> **MATERIAL TO PROCESS**
*** Begin section ***
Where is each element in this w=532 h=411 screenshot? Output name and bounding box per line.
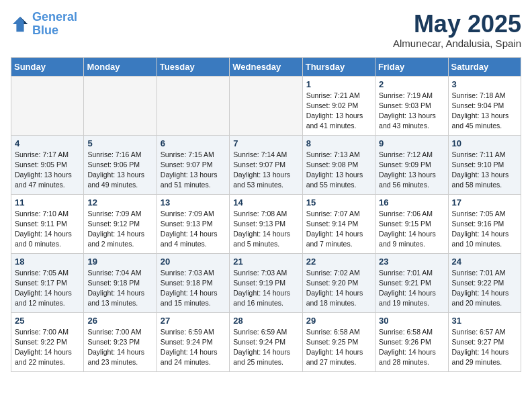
day-number: 6 xyxy=(161,138,226,148)
day-number: 1 xyxy=(306,79,371,89)
day-info: Sunrise: 7:11 AM Sunset: 9:10 PM Dayligh… xyxy=(452,150,517,191)
header-thursday: Thursday xyxy=(302,57,375,76)
calendar-table: SundayMondayTuesdayWednesdayThursdayFrid… xyxy=(11,57,521,372)
calendar-day: 31Sunrise: 6:57 AM Sunset: 9:27 PM Dayli… xyxy=(448,312,521,371)
day-number: 26 xyxy=(87,316,152,326)
day-info: Sunrise: 7:17 AM Sunset: 9:05 PM Dayligh… xyxy=(15,150,80,191)
day-info: Sunrise: 7:08 AM Sunset: 9:13 PM Dayligh… xyxy=(233,209,298,250)
day-number: 29 xyxy=(306,316,371,326)
calendar-day: 25Sunrise: 7:00 AM Sunset: 9:22 PM Dayli… xyxy=(11,312,84,371)
day-number: 24 xyxy=(452,257,517,267)
day-info: Sunrise: 6:59 AM Sunset: 9:24 PM Dayligh… xyxy=(233,327,298,368)
calendar-day: 17Sunrise: 7:05 AM Sunset: 9:16 PM Dayli… xyxy=(448,194,521,253)
calendar-day xyxy=(84,76,157,135)
day-number: 28 xyxy=(233,316,298,326)
logo: General Blue xyxy=(11,11,77,38)
day-number: 7 xyxy=(233,138,298,148)
day-info: Sunrise: 7:06 AM Sunset: 9:15 PM Dayligh… xyxy=(379,209,444,250)
day-info: Sunrise: 6:57 AM Sunset: 9:27 PM Dayligh… xyxy=(452,327,517,368)
day-info: Sunrise: 7:15 AM Sunset: 9:07 PM Dayligh… xyxy=(161,150,226,191)
header-friday: Friday xyxy=(375,57,448,76)
calendar-day: 28Sunrise: 6:59 AM Sunset: 9:24 PM Dayli… xyxy=(230,312,302,371)
day-info: Sunrise: 7:09 AM Sunset: 9:12 PM Dayligh… xyxy=(87,209,152,250)
header-sunday: Sunday xyxy=(11,57,84,76)
day-number: 27 xyxy=(161,316,226,326)
calendar-day: 16Sunrise: 7:06 AM Sunset: 9:15 PM Dayli… xyxy=(375,194,448,253)
calendar-day: 18Sunrise: 7:05 AM Sunset: 9:17 PM Dayli… xyxy=(11,253,84,312)
calendar-day: 12Sunrise: 7:09 AM Sunset: 9:12 PM Dayli… xyxy=(84,194,157,253)
calendar-day: 6Sunrise: 7:15 AM Sunset: 9:07 PM Daylig… xyxy=(157,135,229,194)
calendar-day xyxy=(157,76,229,135)
day-info: Sunrise: 7:03 AM Sunset: 9:19 PM Dayligh… xyxy=(233,268,298,309)
day-info: Sunrise: 7:00 AM Sunset: 9:22 PM Dayligh… xyxy=(15,327,80,368)
calendar-day: 21Sunrise: 7:03 AM Sunset: 9:19 PM Dayli… xyxy=(230,253,302,312)
title-block: May 2025 Almunecar, Andalusia, Spain xyxy=(393,11,521,49)
day-number: 25 xyxy=(15,316,80,326)
day-info: Sunrise: 7:02 AM Sunset: 9:20 PM Dayligh… xyxy=(306,268,371,309)
day-number: 12 xyxy=(87,197,152,208)
day-number: 22 xyxy=(306,257,371,267)
day-info: Sunrise: 7:05 AM Sunset: 9:16 PM Dayligh… xyxy=(452,209,517,250)
day-info: Sunrise: 7:09 AM Sunset: 9:13 PM Dayligh… xyxy=(161,209,226,250)
day-info: Sunrise: 7:12 AM Sunset: 9:09 PM Dayligh… xyxy=(379,150,444,191)
day-number: 20 xyxy=(161,257,226,267)
day-info: Sunrise: 7:10 AM Sunset: 9:11 PM Dayligh… xyxy=(15,209,80,250)
day-number: 13 xyxy=(161,197,226,208)
calendar-day: 8Sunrise: 7:13 AM Sunset: 9:08 PM Daylig… xyxy=(302,135,375,194)
calendar-day: 27Sunrise: 6:59 AM Sunset: 9:24 PM Dayli… xyxy=(157,312,229,371)
calendar-day: 5Sunrise: 7:16 AM Sunset: 9:06 PM Daylig… xyxy=(84,135,157,194)
day-info: Sunrise: 7:03 AM Sunset: 9:18 PM Dayligh… xyxy=(161,268,226,309)
day-info: Sunrise: 7:21 AM Sunset: 9:02 PM Dayligh… xyxy=(306,91,371,132)
day-info: Sunrise: 7:19 AM Sunset: 9:03 PM Dayligh… xyxy=(379,91,444,132)
day-number: 2 xyxy=(379,79,444,89)
day-number: 16 xyxy=(379,197,444,208)
day-info: Sunrise: 7:18 AM Sunset: 9:04 PM Dayligh… xyxy=(452,91,517,132)
header-saturday: Saturday xyxy=(448,57,521,76)
day-info: Sunrise: 7:16 AM Sunset: 9:06 PM Dayligh… xyxy=(87,150,152,191)
day-number: 8 xyxy=(306,138,371,148)
calendar-header-row: SundayMondayTuesdayWednesdayThursdayFrid… xyxy=(11,57,521,76)
day-info: Sunrise: 7:14 AM Sunset: 9:07 PM Dayligh… xyxy=(233,150,298,191)
calendar-day: 7Sunrise: 7:14 AM Sunset: 9:07 PM Daylig… xyxy=(230,135,302,194)
calendar-day: 14Sunrise: 7:08 AM Sunset: 9:13 PM Dayli… xyxy=(230,194,302,253)
day-number: 9 xyxy=(379,138,444,148)
day-number: 5 xyxy=(87,138,152,148)
day-number: 21 xyxy=(233,257,298,267)
day-info: Sunrise: 7:04 AM Sunset: 9:18 PM Dayligh… xyxy=(87,268,152,309)
calendar-day: 1Sunrise: 7:21 AM Sunset: 9:02 PM Daylig… xyxy=(302,76,375,135)
header-monday: Monday xyxy=(84,57,157,76)
calendar-week-3: 11Sunrise: 7:10 AM Sunset: 9:11 PM Dayli… xyxy=(11,194,521,253)
calendar-day: 10Sunrise: 7:11 AM Sunset: 9:10 PM Dayli… xyxy=(448,135,521,194)
day-number: 15 xyxy=(306,197,371,208)
calendar-day: 23Sunrise: 7:01 AM Sunset: 9:21 PM Dayli… xyxy=(375,253,448,312)
day-number: 23 xyxy=(379,257,444,267)
calendar-day: 24Sunrise: 7:01 AM Sunset: 9:22 PM Dayli… xyxy=(448,253,521,312)
calendar-day: 29Sunrise: 6:58 AM Sunset: 9:25 PM Dayli… xyxy=(302,312,375,371)
day-info: Sunrise: 6:58 AM Sunset: 9:25 PM Dayligh… xyxy=(306,327,371,368)
day-number: 31 xyxy=(452,316,517,326)
calendar-day: 9Sunrise: 7:12 AM Sunset: 9:09 PM Daylig… xyxy=(375,135,448,194)
calendar-week-2: 4Sunrise: 7:17 AM Sunset: 9:05 PM Daylig… xyxy=(11,135,521,194)
calendar-day: 26Sunrise: 7:00 AM Sunset: 9:23 PM Dayli… xyxy=(84,312,157,371)
calendar-day: 2Sunrise: 7:19 AM Sunset: 9:03 PM Daylig… xyxy=(375,76,448,135)
day-info: Sunrise: 6:59 AM Sunset: 9:24 PM Dayligh… xyxy=(161,327,226,368)
calendar-day xyxy=(11,76,84,135)
calendar-week-1: 1Sunrise: 7:21 AM Sunset: 9:02 PM Daylig… xyxy=(11,76,521,135)
calendar-week-4: 18Sunrise: 7:05 AM Sunset: 9:17 PM Dayli… xyxy=(11,253,521,312)
calendar-day xyxy=(230,76,302,135)
location: Almunecar, Andalusia, Spain xyxy=(393,38,521,49)
calendar-day: 20Sunrise: 7:03 AM Sunset: 9:18 PM Dayli… xyxy=(157,253,229,312)
month-title: May 2025 xyxy=(393,11,521,38)
logo-icon xyxy=(11,15,30,34)
day-number: 3 xyxy=(452,79,517,89)
page-header: General Blue May 2025 Almunecar, Andalus… xyxy=(11,11,521,49)
day-number: 14 xyxy=(233,197,298,208)
day-info: Sunrise: 7:13 AM Sunset: 9:08 PM Dayligh… xyxy=(306,150,371,191)
calendar-day: 13Sunrise: 7:09 AM Sunset: 9:13 PM Dayli… xyxy=(157,194,229,253)
calendar-day: 15Sunrise: 7:07 AM Sunset: 9:14 PM Dayli… xyxy=(302,194,375,253)
calendar-day: 22Sunrise: 7:02 AM Sunset: 9:20 PM Dayli… xyxy=(302,253,375,312)
day-info: Sunrise: 7:01 AM Sunset: 9:21 PM Dayligh… xyxy=(379,268,444,309)
calendar-week-5: 25Sunrise: 7:00 AM Sunset: 9:22 PM Dayli… xyxy=(11,312,521,371)
header-wednesday: Wednesday xyxy=(230,57,302,76)
calendar-day: 4Sunrise: 7:17 AM Sunset: 9:05 PM Daylig… xyxy=(11,135,84,194)
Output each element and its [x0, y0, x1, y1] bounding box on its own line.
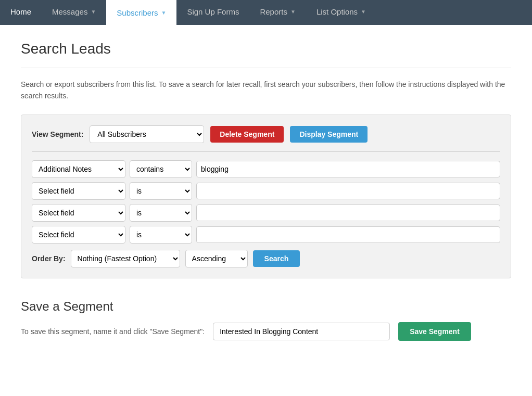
*** End section ***
> **WORK TO BE COMPLETED**
Please go line by line through the records above, copying each one that holds the string "week".

> **ANSWER AREA**
calendar-week-3: 11Sunrise: 7:10 AM Sunset: 9:11 PM Dayli… xyxy=(11,194,521,253)
calendar-week-2: 4Sunrise: 7:17 AM Sunset: 9:05 PM Daylig… xyxy=(11,135,521,194)
calendar-week-1: 1Sunrise: 7:21 AM Sunset: 9:02 PM Daylig… xyxy=(11,76,521,135)
calendar-week-4: 18Sunrise: 7:05 AM Sunset: 9:17 PM Dayli… xyxy=(11,253,521,312)
calendar-week-5: 25Sunrise: 7:00 AM Sunset: 9:22 PM Dayli… xyxy=(11,312,521,371)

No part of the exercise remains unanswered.